Home > About > Bill Peak's Library Column > The Words We Live By at the Talbot County Free Library
When I was a little boy, my grandmother gave me a framed copy of Rudyard Kipling's If. The poem sat on the mantel in my bedroom throughout my childhood. I can see it still, green text on a white ground, the black frame. I know there are legitimate concerns these days about some of Kipling's more unfortunate enthusiasms (colonialism, racism, misogyny, imperialism ... just to name a few of the most objectionable), but that poem taught me a lot as a child. The lady who gave it to me, like Kipling himself, was a product of the Victorian era—and so, as a result, to a degree at least, I suppose I am too. I believed its message. It became as much a part of me as anything I learned in church or school. The repeated conditional phrases: “If you can keep your head when all about you / Are losing theirs and blaming it on you ... / If you can meet with Triumph and Disaster / And treat those two impostors just the same ... / Or watch the things you gave your life to broken, / And stoop and build 'em up again with worn-out tools .... / Yours is the Earth and everything that's in it, / And-which is more-you'll be a Man, my son!” I know. Silly, old-fashioned sentiments. But, truth be told, they still have the power to lift me up, keep me going, even after all these years.

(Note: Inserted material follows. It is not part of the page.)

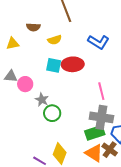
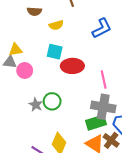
blue L-shape: (98, 42) -> (102, 28), turned -60
yellow triangle: (13, 44) -> (16, 50), moved
red ellipse: (73, 64) -> (72, 66), moved
gray star: (42, 100) -> (36, 105), moved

In seventh grade, Miss Baird gave us a homework assignment I'll never forget. We were to find a poem we liked, memorize it, and, in a week's time, recite the poem in class as a piece of music we'd chosen accompanied our recitation. I selected Tennyson's "The Charge of the Light Brigade" for my poem and the "1812 Overture" to accompany it. I had to practice a lot to get the timing right, but, on the appointed day, just as I intoned in my squeaky adolescent voice, “Cannon to right of them, / Cannon to left of them, / Cannon behind them / Volleyed and thundered ....” Tchaikovsky's cannon boomed from the ancient public school Victrola Miss Baird had set up at the back of our classroom.
After that, in high school and college, I grew a little afraid of poetry. Some of the smart kids, and many of the smart teachers, began to admire and promote a type of poetry that made me feel stupid. I didn't understand it. Lines that struck me as serious, if a little ponderous, they found funny, and lines that made no sense to me at all, they exclaimed over as though they bore the most profound of messages. There was talk too of the way the words sounded, that it didn't make any difference if the words of a poem meant nothing, indeed struck one as little more than gibberish, that their “music” was the meaning.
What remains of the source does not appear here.